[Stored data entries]
◇ ◇ ◇ ◇
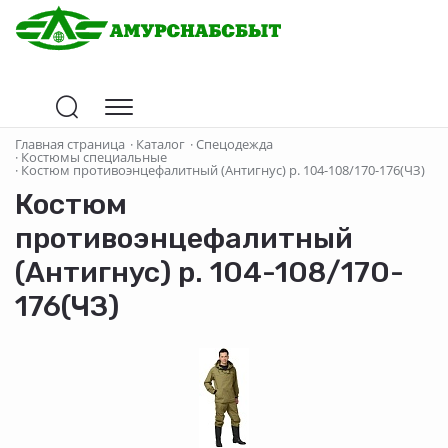
Главная страница
·
Каталог
·
Спецодежда
·
Костюмы специальные
·
Костюм противоэнцефалитный (Антигнус) р. 104-108/170-176(ЧЗ)
Костюм
противоэнцефалитный
(Антигнус) р. 104-108/170-
176(ЧЗ)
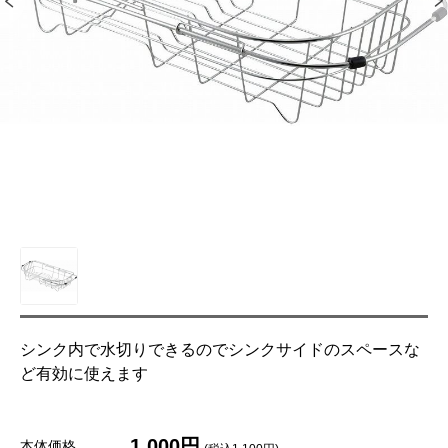
シンク内で水切りできるのでシンクサイドのスペースな
ど有効に使えます
1,000円
本体価格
◇ ◇ ◇ ◇
**THE PROBLEM**
Please repeat the data verbatim and leave the pictures out of your copy.

**RESULT**
Главная страница
·
Каталог
·
Спецодежда
·
Костюмы специальные
·
Костюм противоэнцефалитный (Антигнус) р. 104-108/170-176(ЧЗ)
Костюм
противоэнцефалитный
(Антигнус) р. 104-108/170-
176(ЧЗ)
シンク内で水切りできるのでシンクサイドのスペースな
ど有効に使えます
1,000円
本体価格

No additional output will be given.